The Central Bank of Nigeria, CBN on Friday said it would continue to implement the cashless policy in line with its mandate to ensure an efficient payment system.
The CBN Governor, Godwin Emefiele, who said this while briefing journalists shortly after the Monetary Policy Committee meeting, stated that contrary to claims in some quarters that many Nigerians would suffer the negative impact of the policy, only about five to 10 per of bank customers would be affected.
The apex bank had in a circular to Deposit Money Banks stated that from Wednesday, September 18, it would impose three per cent processing fees on withdrawals and two per cent processing fees on lodgements of amounts above N500, 000 for individual accounts.
For corporate accounts, the apex bank in the circular said that DMBs would charge five per cent processing fees on withdrawals and three processing fee on lodgements of amounts above N3m.
The House of Representatives had on Thursday through a resolution directed the apex bank to suspend the policy.
But responding to the development, Emefiele said if the Nigerian economy was to compete effectively with those of developed countries, a payment system that encourages the use of non-cash channels was desirable.
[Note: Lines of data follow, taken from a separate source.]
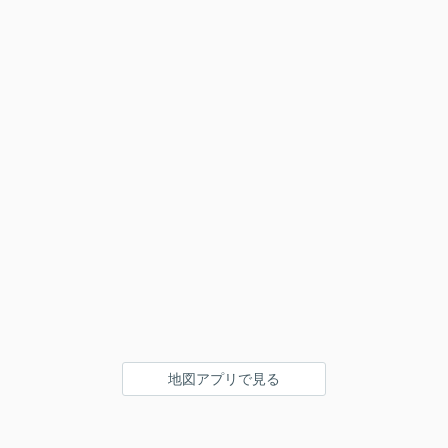
地図アプリで見る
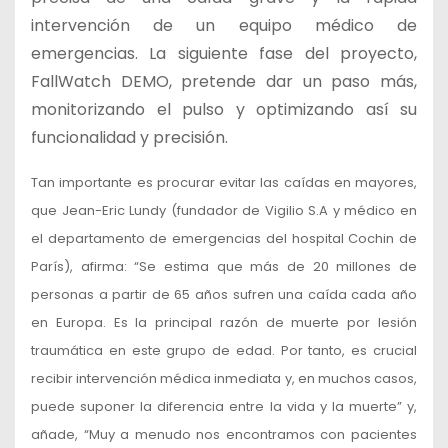
intervención de un equipo médico de
emergencias. La siguiente fase del proyecto,
FallWatch DEMO, pretende dar un paso más,
monitorizando el pulso y optimizando así su
funcionalidad y precisión.
Tan importante es procurar evitar las caídas en mayores,
que Jean-Eric Lundy (fundador de Vigilio S.A y médico en
el departamento de emergencias del hospital Cochin de
París), afirma: “Se estima que más de 20 millones de
personas a partir de 65 años sufren una caída cada año
en Europa. Es la principal razón de muerte por lesión
traumática en este grupo de edad. Por tanto, es crucial
recibir intervención médica inmediata y, en muchos casos,
puede suponer la diferencia entre la vida y la muerte” y,
añade, “Muy a menudo nos encontramos con pacientes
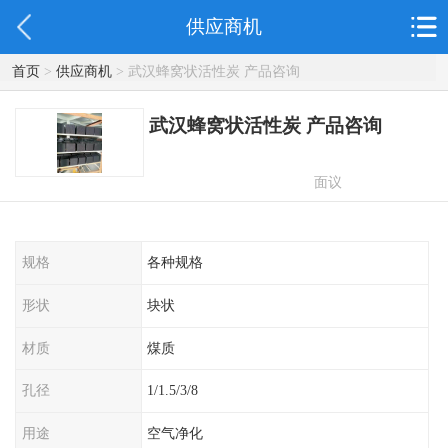
供应商机
首页
>
供应商机
> 武汉蜂窝状活性炭 产品咨询
武汉蜂窝状活性炭 产品咨询
面议
规格
各种规格
形状
块状
材质
煤质
孔径
1/1.5/3/8
用途
空气净化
He said that before the cashless policy was first inaugurated in 2012, a lot of stakeholder engagements were done to sensitise Nigerians on its benefits.
He said the policy was suspended in 2014 to allow more payment channels to be developed by Deposit Money Banks, but said that since the policy was suspended, currency management cost had continued to increase year-on-year at an average annual growth rate of 33 per cent.
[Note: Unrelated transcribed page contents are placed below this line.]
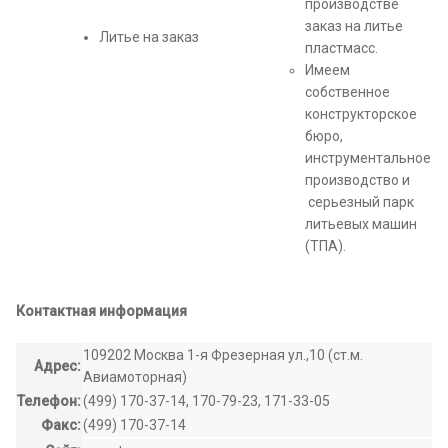
производстве
заказ на литье
Литье на заказ
пластмасс.
Имеем
собственное
конструкторское
бюро,
инструментальное
производство и
серьезный парк
литьевых машин
(ТПА).
Контактная информация
109202 Москва 1-я Фрезерная ул.,10 (ст.м.
Адрес:
Авиамоторная)
Телефон:
(499) 170-37-14, 170-79-23, 171-33-05
Факс:
(499) 170-37-14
However, he said the bank had continued to provide alternative channels, adding that people had embraced it.
He said Point of Sale transactions had moved from N48bn in 2012 to N2.2tn while electronic transfer had moved from N3.8tn in 2012 to N80.46tn in 2018.
Emefiele said, “Since the policy was first launched, currency management costs have continued to increase year-on-year at an average annual growth rate of 33 per cent.
“Notwithstanding, electronic transactions have increased within the economy. We have provided alternative channels and people have embraced it.
“This is a strategic timing of these actions because on Monday, September 23rd, the mutual evaluation by GIABA (Inter-governmental Action Group Against Money Laundering in West Africa) on the country’s anti-money laundry and CFT (Combating Financing of Terrorism) regime will begin.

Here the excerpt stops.